Keep the images out and copy every entry below exactly.
Start of Block
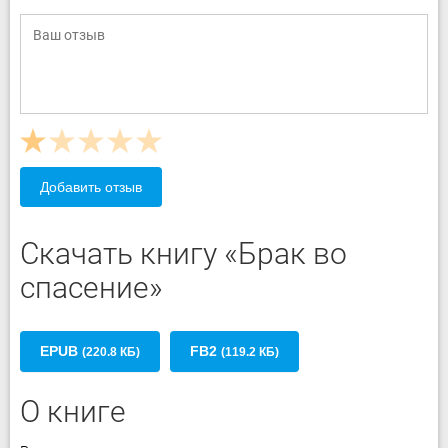
Добавить отзыв
Скачать книгу «Брак во
спасение»
EPUB
FB2
(220.8 КБ)
(119.2 КБ)
О книге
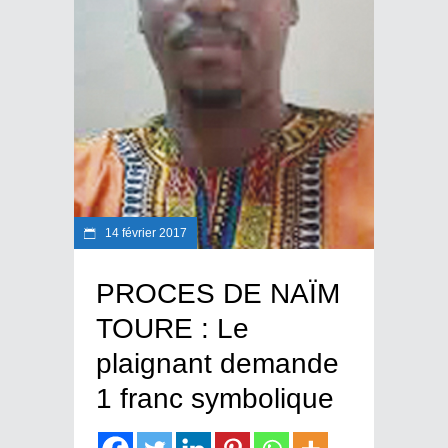
14 février 2017
PROCES DE NAÏM
TOURE : Le
plaignant demande
1 franc symbolique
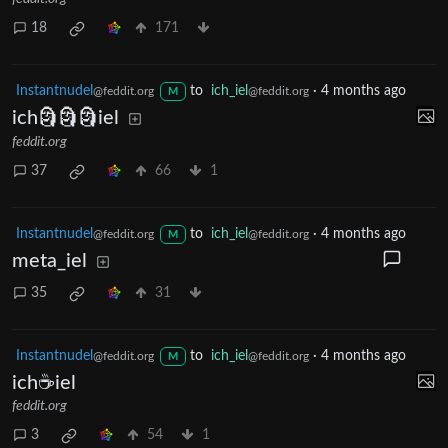
18
171
Instantnudel
to
ich_iel
·
4 months ago
@feddit.org
@feddit.org
M
ich🗿🗿🗿iel
feddit.org
37
66
1
Instantnudel
to
ich_iel
·
4 months ago
@feddit.org
@feddit.org
M
meta_iel
35
31
Instantnudel
to
ich_iel
·
4 months ago
@feddit.org
@feddit.org
M
ich☕iel
feddit.org
3
54
1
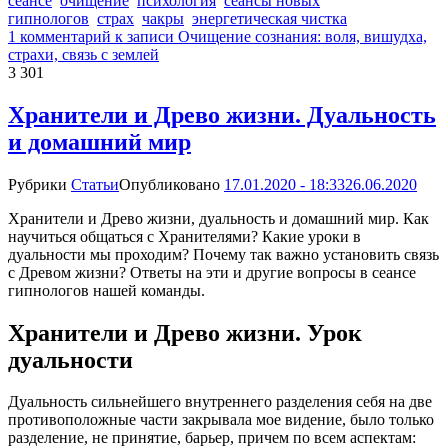
сеансе
очищение
психология
сеансы новых
гипнологов
страх
чакры
энергетическая чистка
1 комментарий
к записи Очищение сознания: воля, вишудха,
страхи, связь с землей
3 301
Хранители и Древо жизни. Дуальность
и домашний мир
Рубрики
Статьи
Опубликовано
17.01.2020 - 18:33
26.06.2020
Хранители и Древо жизни, дуальность и домашний мир. Как
научиться общаться с Хранителями? Какие уроки в
дуальности мы проходим? Почему так важно установить связь
с Древом жизни? Ответы на эти и другие вопросы в сеансе
гипнологов нашей команды.
Хранители и Древо жизни. Урок
дуальности
Дуальность сильнейшего внутреннего разделения себя на две
противоположные части закрывала мое видение, было только
разделение, не принятие, барьер, причем по всем аспектам:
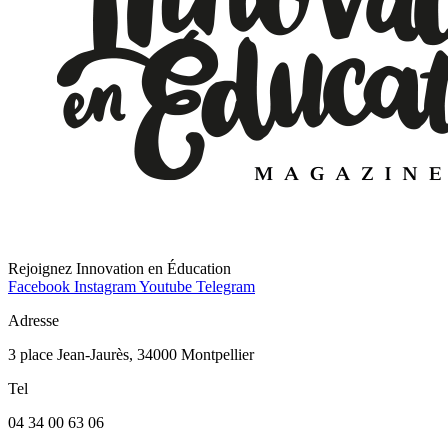
Rejoignez Innovation en Éducation
Facebook
Instagram
Youtube
Telegram
Adresse
3 place Jean-Jaurès, 34000 Montpellier
Tel
04 34 00 63 06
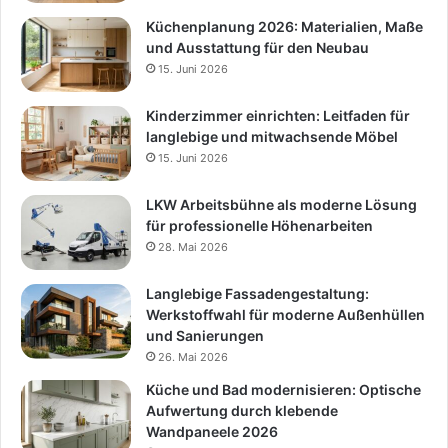
Küchenplanung 2026: Materialien, Maße
und Ausstattung für den Neubau
15. Juni 2026
Kinderzimmer einrichten: Leitfaden für
langlebige und mitwachsende Möbel
15. Juni 2026
LKW Arbeitsbühne als moderne Lösung
für professionelle Höhenarbeiten
28. Mai 2026
Langlebige Fassadengestaltung:
Werkstoffwahl für moderne Außenhüllen
und Sanierungen
26. Mai 2026
Küche und Bad modernisieren: Optische
Aufwertung durch klebende
Wandpaneele 2026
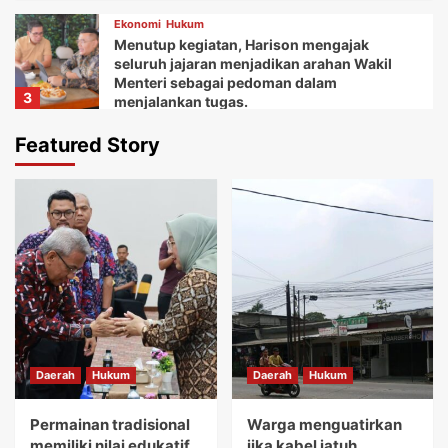
Ekonomi
Hukum
Menutup kegiatan, Harison mengajak
seluruh jajaran menjadikan arahan Wakil
Menteri sebagai pedoman dalam
3
menjalankan tugas.
Daerah
Ekonomi
Featured Story
Ketua Balai Adat Keariaan Tangerang Rd.
Ali Akipin mengucapkan terima kasih atas
dukungan dan bantuan Bupati Tangerang
4
dan seluruh jajarannya.
Daerah
Ekonomi
Kemudian Anna menuturkan acara Gebyar
festival Kuliner UMKM memberikan wadah
bagi koperasi dan pelaku usaha mikro.
5
Daerah
Hukum
Daerah
Hukum
Daerah
Hukum
Permainan tradisional memiliki nilai
edukatif yang sangat tinggi.
Permainan tradisional
Warga menguatirkan
1
memiliki nilai edukatif
jika kabel jatuh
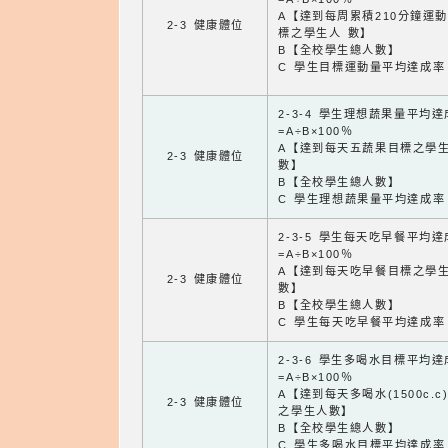
A【達到每周累積210分鐘運
2-3 健康體位
標之學生人 數】
B【全校學生總人數】
C 學生目標運動量平均達成率
2-3-4 學生理想蔬果量平均
=A÷B×100％
A【達到每天五蔬果目標之學
2-3 健康體位
數】
B【全校學生總人數】
C 學生理想蔬果量平均達成率
2-3-5 學生每天吃早餐平均
=A÷B×100％
A【達到每天吃早餐目標之學
2-3 健康體位
數】
B【全校學生總人數】
C 學生每天吃早餐平均達成率
2-3-6 學生多喝水目標平均
=A÷B×100％
A【達到每天多喝水(1500c.c
2-3 健康體位
之學生人數】
B【全校學生總人數】
C 學生多喝水目標平均達成率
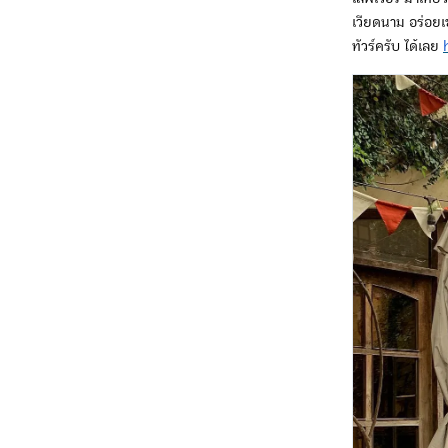
เวียดนาม อร่อยเ
ทัวร์ครับ ได้เลย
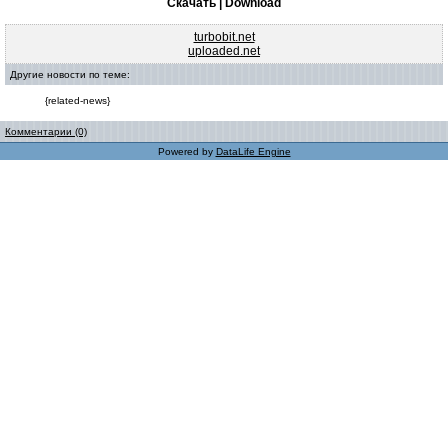
Скачать | Download
turbobit.net
uploaded.net
Другие новости по теме:
{related-news}
Комментарии (0)
Powered by
DataLife Engine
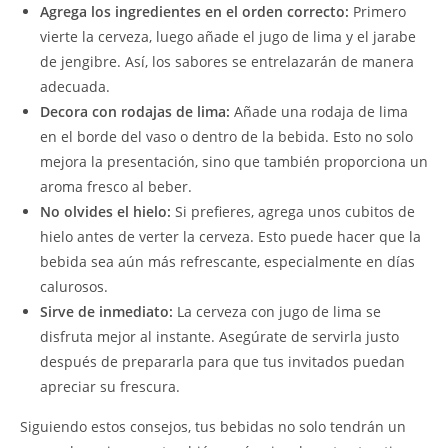
Agrega los ingredientes en el orden correcto:
Primero
vierte la cerveza, luego añade el jugo de lima y el jarabe
de jengibre. Así, los sabores se entrelazarán de manera
adecuada.
Decora con rodajas de lima:
Añade una rodaja de lima
en el borde del vaso o dentro de la bebida. Esto no solo
mejora la presentación, sino que también proporciona un
aroma fresco al beber.
No olvides el hielo:
Si prefieres, agrega unos cubitos de
hielo antes de verter la cerveza. Esto puede hacer que la
bebida sea aún más refrescante, especialmente en días
calurosos.
Sirve de inmediato:
La cerveza con jugo de lima se
disfruta mejor al instante. Asegúrate de servirla justo
después de prepararla para que tus invitados puedan
apreciar su frescura.
Siguiendo estos consejos, tus bebidas no solo tendrán un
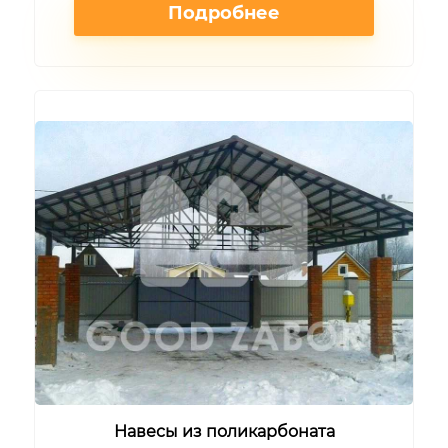
Подробнее
Навесы из поликарбоната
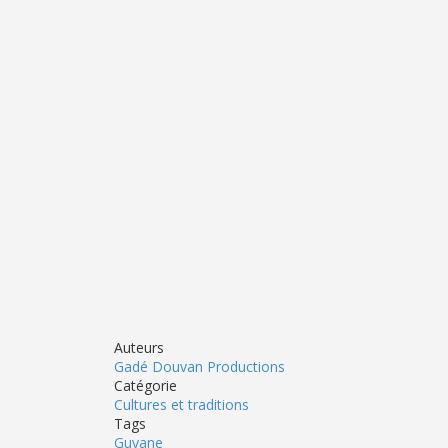
Auteurs
Gadé Douvan Productions
Catégorie
Cultures et traditions
Tags
Guyane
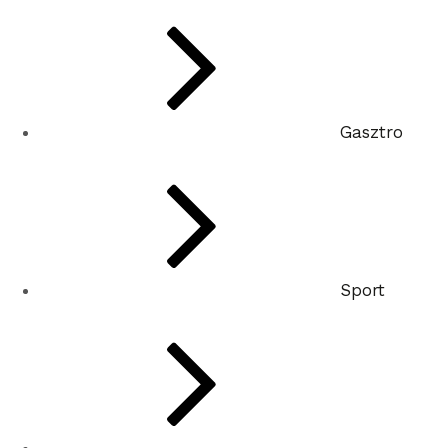
Gasztro
Sport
End of Block
## Exercise response
Добавить отзыв
Скачать книгу «Брак во
спасение»
EPUB
FB2
(220.8 КБ)
(119.2 КБ)
О книге
14 février 2017
PROCES DE NAÏM
TOURE : Le
plaignant demande
1 franc symbolique
18
171
Instantnudel
to
ich_iel
·
4 months ago
@feddit.org
@feddit.org
M
ich🗿🗿🗿iel
feddit.org
37
66
1
Instantnudel
to
ich_iel
·
4 months ago
@feddit.org
@feddit.org
M
meta_iel
35
31
Instantnudel
to
ich_iel
·
4 months ago
@feddit.org
@feddit.org
M
ich☕iel
feddit.org
3
54
1
сеансе
очищение
психология
сеансы новых
гипнологов
страх
чакры
энергетическая чистка
1 комментарий
к записи Очищение сознания: воля, вишудха,
страхи, связь с землей
3 301
Хранители и Древо жизни. Дуальность
и домашний мир
Рубрики
Статьи
Опубликовано
17.01.2020 - 18:33
26.06.2020
Хранители и Древо жизни, дуальность и домашний мир. Как
научиться общаться с Хранителями? Какие уроки в
дуальности мы проходим? Почему так важно установить связь
с Древом жизни? Ответы на эти и другие вопросы в сеансе
гипнологов нашей команды.
Хранители и Древо жизни. Урок
дуальности
Дуальность сильнейшего внутреннего разделения себя на две
противоположные части закрывала мое видение, было только
разделение, не принятие, барьер, причем по всем аспектам:
Rejoignez Innovation en Éducation
Facebook
Instagram
Youtube
Telegram
Adresse
3 place Jean-Jaurès, 34000 Montpellier
Tel
04 34 00 63 06
Küchenplanung 2026: Materialien, Maße
und Ausstattung für den Neubau
15. Juni 2026
Kinderzimmer einrichten: Leitfaden für
langlebige und mitwachsende Möbel
15. Juni 2026
LKW Arbeitsbühne als moderne Lösung
für professionelle Höhenarbeiten
28. Mai 2026
Langlebige Fassadengestaltung:
Werkstoffwahl für moderne Außenhüllen
und Sanierungen
26. Mai 2026
Küche und Bad modernisieren: Optische
Aufwertung durch klebende
Wandpaneele 2026
Ekonomi
Hukum
Menutup kegiatan, Harison mengajak
seluruh jajaran menjadikan arahan Wakil
Menteri sebagai pedoman dalam
3
menjalankan tugas.
Daerah
Ekonomi
Featured Story
Ketua Balai Adat Keariaan Tangerang Rd.
Ali Akipin mengucapkan terima kasih atas
dukungan dan bantuan Bupati Tangerang
4
dan seluruh jajarannya.
Daerah
Ekonomi
Kemudian Anna menuturkan acara Gebyar
festival Kuliner UMKM memberikan wadah
bagi koperasi dan pelaku usaha mikro.
5
Daerah
Hukum
Daerah
Hukum
Daerah
Hukum
Permainan tradisional memiliki nilai
edukatif yang sangat tinggi.
Permainan tradisional
Warga menguatirkan
1
memiliki nilai edukatif
jika kabel jatuh
A【達到每周累積210分鐘運
2-3 健康體位
標之學生人 數】
B【全校學生總人數】
C 學生目標運動量平均達成率
2-3-4 學生理想蔬果量平均
=A÷B×100％
A【達到每天五蔬果目標之學
2-3 健康體位
數】
B【全校學生總人數】
C 學生理想蔬果量平均達成率
2-3-5 學生每天吃早餐平均
=A÷B×100％
A【達到每天吃早餐目標之學
2-3 健康體位
數】
B【全校學生總人數】
C 學生每天吃早餐平均達成率
2-3-6 學生多喝水目標平均
=A÷B×100％
A【達到每天多喝水(1500c.c
2-3 健康體位
之學生人數】
B【全校學生總人數】
C 學生多喝水目標平均達成率
เวียดนาม อร่อยเ
ทัวร์ครับ ได้เลย
Скачать | Download
turbobit.net
uploaded.net
Другие новости по теме:
{related-news}
Комментарии (0)
Powered by
DataLife Engine
Agrega los ingredientes en el orden correcto:
Primero
vierte la cerveza, luego añade el jugo de lima y el jarabe
de jengibre. Así, los sabores se entrelazarán de manera
adecuada.
Decora con rodajas de lima:
Añade una rodaja de lima
en el borde del vaso o dentro de la bebida. Esto no solo
mejora la presentación, sino que también proporciona un
aroma fresco al beber.
No olvides el hielo:
Si prefieres, agrega unos cubitos de
hielo antes de verter la cerveza. Esto puede hacer que la
bebida sea aún más refrescante, especialmente en días
calurosos.
Sirve de inmediato:
La cerveza con jugo de lima se
disfruta mejor al instante. Asegúrate de servirla justo
después de prepararla para que tus invitados puedan
apreciar su frescura.
Siguiendo estos consejos, tus bebidas no solo tendrán un
Подробнее
Навесы из поликарбоната
Auteurs
Gadé Douvan Productions
Catégorie
Cultures et traditions
Tags
Guyane
Gasztro
Sport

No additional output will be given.